Kupchella concluded the discussion asking each panelist to offer their biggest takeaway idea and the one thing that “has to happen” to make health care sustainable.  As the accompanying table shows, there are many different agendas that need simultaneous attention.  When the 2017 session commences it appears we will not be at a loss for new roadmaps, strategies, and policy recommendations to tackle this issue.  Whether we can navigate the political complexities, philosophical controversies, and conflicts of interest that accompany these proposals will determine whether we can realize lasting progress.

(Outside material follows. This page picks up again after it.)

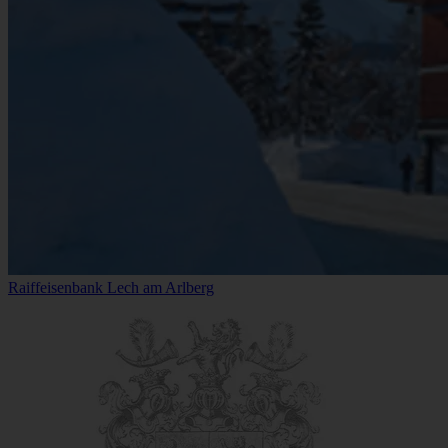
Raiffeisenbank Lech am Arlberg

Single Biggest Takeaway Idea

The One Thing That Has to Happen to Make Health Care Sustainable

Commissioner Emily Johnson Piper

Our primary health care challenge is the “silver tsunami,” and Minnesota is ahead of the curve compared to other states in planning for it.

Redouble efforts in controlling cost of long-term care especially policies supportive of family care giving.

Jim Schowalter

Insurance premiums are expensive because health care is expensive.  Focusing energies on cost shifting and sharing is not a recipe for success.

Fix how people can buy insurance on their own.  If we can’t get everyone covered, the “hot potato” game of cost passing commences and everything starts to go backwards.

Donna Zimmerman

We need to get over biases that more health care is “better.”  Must focus on prevention, behavior changes, and avoid high cost products of marginal/no benefit.

Invest in health of young children and make sure their starts are successful.

Tom Forsythe

Insurance access and rate increases distract us from the core problem: the health care market is dysfunctional because pricing of health care doesn’t exist.

Payment reform at the federal level.  If the federal government would reform, states could follow suit and innovate.